Cine

El DGA de Nolan cierra el ciclo laboral de Hollywood y convierte los límites a la IA en un suelo asentado

La aprobación unánime de la junta integra a los directores en el patrón de guionistas y actores, con un alza del 24,4% en el plan de salud y la IA bajo control del director
Camille Lefèvre

Hollywood pasó dos años preguntándose si sus sindicatos podían sostener una línea común frente a los estudios en materia de inteligencia artificial, y el Directors Guild of America acaba de responder situándose tras la arquitectura que guionistas y actores ya habían construido. Bajo Christopher Nolan — el primer cineasta de primera fila que dirige el sindicato en la cima de su propio poder comercial — el DGA presenta su nuevo contrato con los estudios no como una victoria aislada, sino como el panel de cierre de un único acuerdo laboral, pensado para que los límites a la IA sean un suelo compartido y no una negociación sindicato por sindicato.

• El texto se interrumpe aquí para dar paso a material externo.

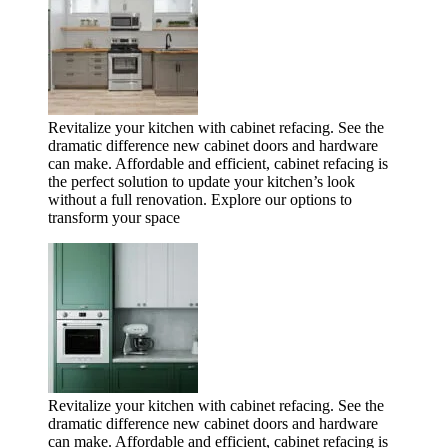
Revitalize your kitchen with cabinet refacing. See the
dramatic difference new cabinet doors and hardware
can make. Affordable and efficient, cabinet refacing is
the perfect solution to update your kitchen’s look
without a full renovation. Explore our options to
transform your space
Revitalize your kitchen with cabinet refacing. See the
dramatic difference new cabinet doors and hardware
can make. Affordable and efficient, cabinet refacing is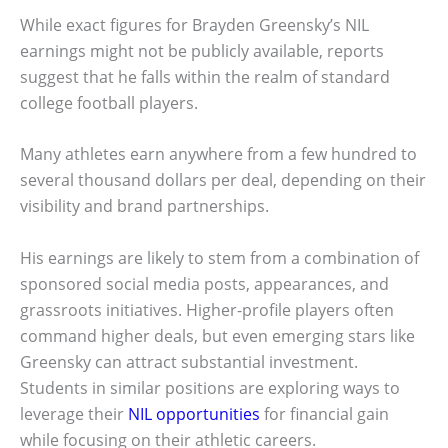
While exact figures for Brayden Greensky’s NIL
earnings might not be publicly available, reports
suggest that he falls within the realm of standard
college football players.
Many athletes earn anywhere from a few hundred to
several thousand dollars per deal, depending on their
visibility and brand partnerships.
His earnings are likely to stem from a combination of
sponsored social media posts, appearances, and
grassroots initiatives. Higher-profile players often
command higher deals, but even emerging stars like
Greensky can attract substantial investment.
Students in similar positions are exploring ways to
leverage their
NIL opportunities
for financial gain
while focusing on their athletic careers.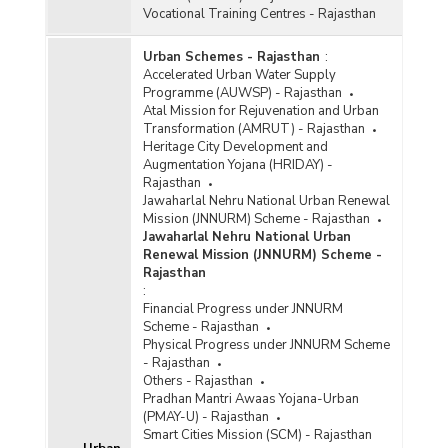
Vocational Training Centres - Rajasthan
Urban Schemes - Rajasthan
:
Accelerated Urban Water Supply
Programme (AUWSP) - Rajasthan
Atal Mission for Rejuvenation and Urban
Transformation (AMRUT) - Rajasthan
Heritage City Development and
Augmentation Yojana (HRIDAY) -
Rajasthan
Jawaharlal Nehru National Urban Renewal
Mission (JNNURM) Scheme - Rajasthan
Jawaharlal Nehru National Urban
Renewal Mission (JNNURM) Scheme -
Rajasthan
:
Financial Progress under JNNURM
Scheme - Rajasthan
Physical Progress under JNNURM Scheme
- Rajasthan
Others - Rajasthan
Pradhan Mantri Awaas Yojana-Urban
(PMAY-U) - Rajasthan
Smart Cities Mission (SCM) - Rajasthan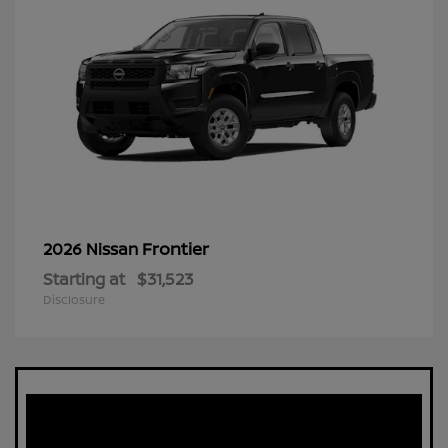
Frontier
2026 Nissan
Starting at
$31,523
Disclosure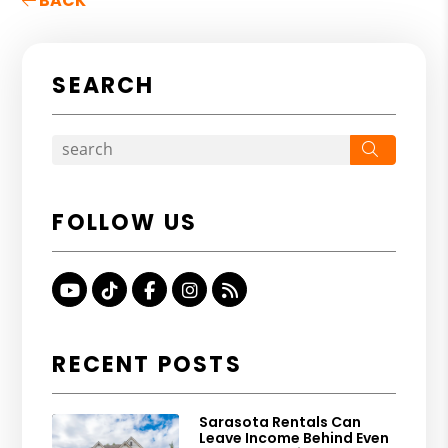
BACK
SEARCH
Search
FOLLOW US
Youtube
TikTok
Facebook
Instagram
RSS
RECENT POSTS
Sarasota Rentals Can
Leave Income Behind Even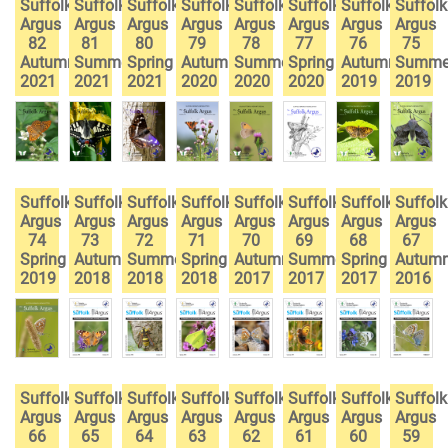
Suffolk
Suffolk
Suffolk
Suffolk
Suffolk
Suffolk
Suffolk
Suffolk
Argus
Argus
Argus
Argus
Argus
Argus
Argus
Argus
82
81
80
79
78
77
76
75
Autumn
Summer
Spring
Autumn
Summer
Spring
Autumn
Summe
2021
2021
2021
2020
2020
2020
2019
2019
Suffolk
Suffolk
Suffolk
Suffolk
Suffolk
Suffolk
Suffolk
Suffolk
Argus
Argus
Argus
Argus
Argus
Argus
Argus
Argus
74
73
72
71
70
69
68
67
Spring
Autumn
Summer
Spring
Autumn
Summer
Spring
Autum
2019
2018
2018
2018
2017
2017
2017
2016
Suffolk
Suffolk
Suffolk
Suffolk
Suffolk
Suffolk
Suffolk
Suffolk
Argus
Argus
Argus
Argus
Argus
Argus
Argus
Argus
66
65
64
63
62
61
60
59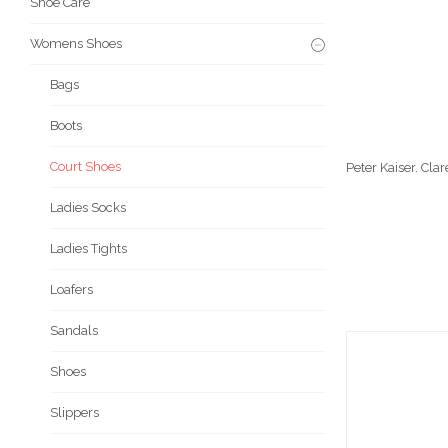
Shoe Care
Womens Shoes
Bags
Boots
Court Shoes
Peter Kaiser. Cl
Ladies Socks
Ladies Tights
Loafers
Sandals
Shoes
Slippers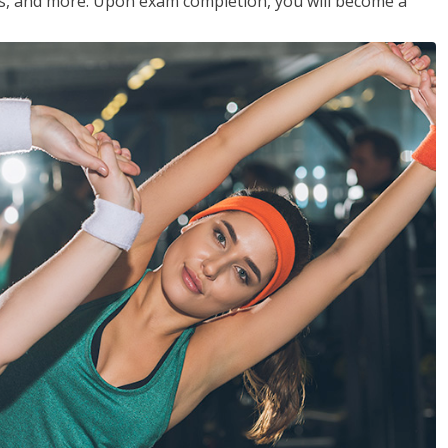
les, and more. Upon exam completion, you will become a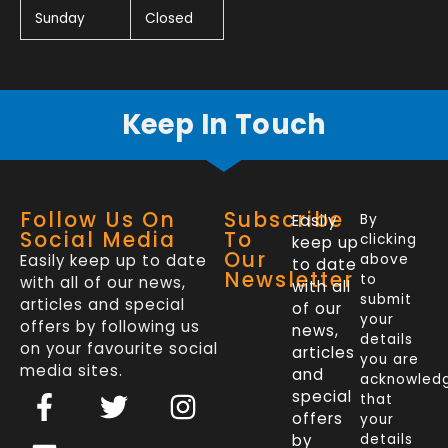
Sunday
Closed
Keep In Touch
Follow Us On
Subscribe
Easily
By
Social Media
To
clicking
keep up
Our
Easily keep up to date
above
to date
Newsletter
to
with all of our news,
with all
submit
articles and special
of our
your
offers by following us
news,
details
on your favourite social
articles
you are
media sites.
and
acknowled
F
L
T
I
special
that
a
i
w
n
offers
your
by
details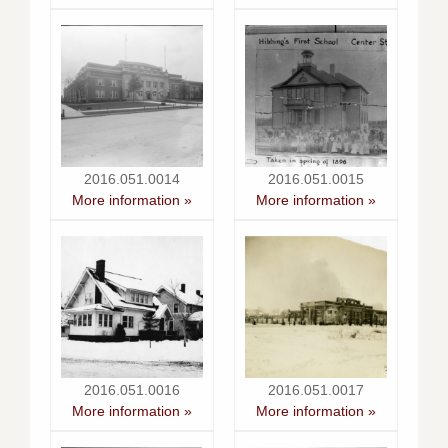
2016.051.0014
2016.051.0015
More information »
More information »
2016.051.0016
2016.051.0017
More information »
More information »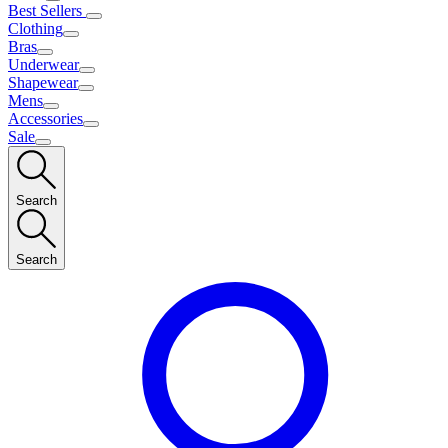
Best Sellers
Clothing
Bras
Underwear
Shapewear
Mens
Accessories
Sale
Search
Search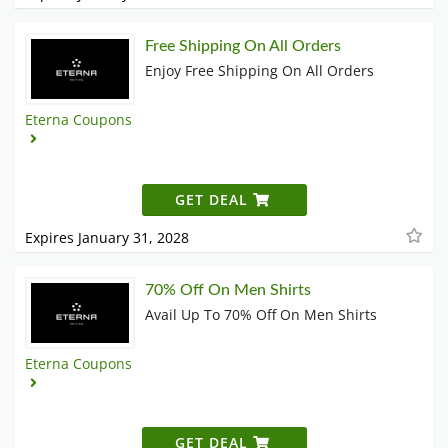
Free Shipping On All Orders
Enjoy Free Shipping On All Orders
Eterna Coupons
GET DEAL
Expires January 31, 2028
70% Off On Men Shirts
Avail Up To 70% Off On Men Shirts
Eterna Coupons
GET DEAL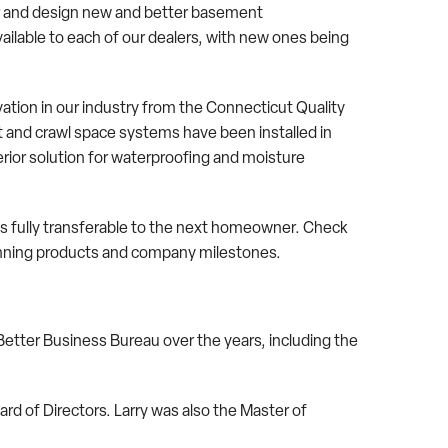
 and design new and better basement
ilable to each of our dealers, with new ones being
ation in our industry from the Connecticut Quality
nd crawl space systems have been installed in
ior solution for waterproofing and moisture
is fully transferable to the next homeowner. Check
-winning products and company milestones.
tter Business Bureau over the years, including the
 of Directors. Larry was also the Master of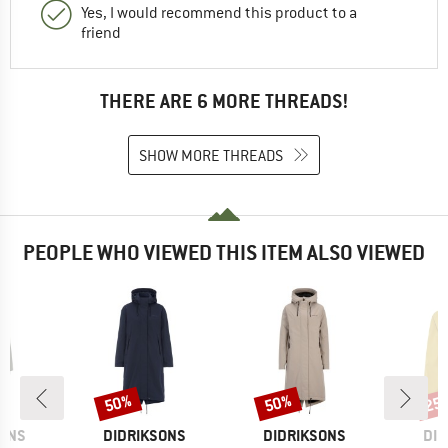
Yes, I would recommend this product to a
friend
THERE ARE 6 MORE THREADS!
SHOW MORE THREADS
PEOPLE WHO VIEWED THIS ITEM ALSO VIEWED
50%
50%
25
Discount
Discount
Disc
BRAND
BRAND
BR
SONS
DIDRIKSONS
DIDRIKSONS
DID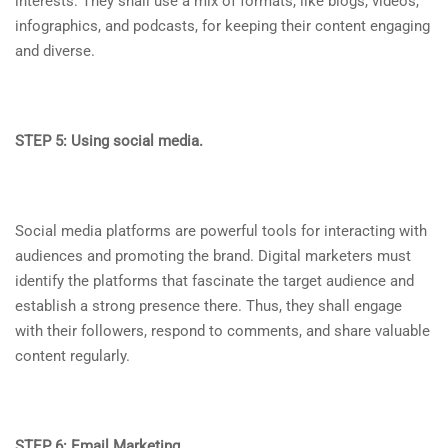
interests. They shall use a mix of formats, like blogs, videos,
infographics, and podcasts, for keeping their content engaging
and diverse.
STEP 5: Using social media.
Social media platforms are powerful tools for interacting with
audiences and promoting the brand. Digital marketers must
identify the platforms that fascinate the target audience and
establish a strong presence there. Thus, they shall engage
with their followers, respond to comments, and share valuable
content regularly.
STEP 6: Email Marketing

Como informó Deadline, la Junta Nacional del gremio votó por unanimidad recomendar la ratificación de un acuerdo de cuatro años con la Alliance of Motion Picture and Television Producers. La unanimidad importa tanto como las cláusulas: señala a una dirigencia que quiere que sus miembros lean el acuerdo como continuación de los pactos del WGA y SAG-AFTRA, no como una variante más blanda o más dura. Nolan se había resistido públicamente a la presión de los estudios por un plazo de cinco años, aceptando cuatro precisamente para que los contratos de los tres sindicatos venzan a la vez y preservar la opción de un frente coordinado la próxima vez.

El fondo sigue esa lógica. El material generado por IA se trata “como el metraje creado con una cámara o cualquier otra tecnología”, lo que lo coloca bajo el control del director en vez de llegar como un hecho consumado del estudio, con un lenguaje de licencias y transparencia que refleja los contratos de guionistas y actores. Un programa de formación financiado por la patronal busca mantener a los directores al día a medida que cambian las herramientas. El plan de salud, la prioridad más callada del gremio y posiblemente la más urgente, logra un aumento del 24,4% en las aportaciones empresariales durante la vigencia, con topes más altos para los miembros cuya cobertura se ha visto erosionada por un calendario de producción más magro.

Lo que separa el acuerdo de los directores del de sus hermanos es su obsesión por el propio oficio. Nuevas salvaguardas limitan con qué frecuencia se pueden ceder episodios a multifuncionales sin trayectoria en la dirección, protegiendo a los directores de carrera de quedar desplazados del trabajo episódico, mientras un nuevo crédito “Pilot Directed by” asegura el reconocimiento en cada episodio cuya plantilla fijó el director del piloto. Los estudios también acordaron presionar por incentivos fiscales federales a la producción, un reconocimiento de que la contracción que amenaza estos empleos es estructural y no cíclica.

El contrato vigente expira el 30 de junio, y el acuerdo pasa ahora a toda la afiliación, con una votación de ratificación prevista antes de que acabe el mes. Dada la unanimidad de la junta y una industria cansada del juego al borde del abismo, la aprobación se lee como el desenlace esperado y no como la incógnita abierta que fue para los guionistas en 2023.

Que un director de la talla de Nolan dedicara su presidencia a negociar topes sanitarios y créditos episódicos en lugar de perseguir una concesión de relumbrón es, en sí mismo, una declaración: el nombre más taquillero del gremio tratando la maquinaria poco glamurosa de a quién se contrata, y a quién se asegura, como la batalla que vale la pena ganar.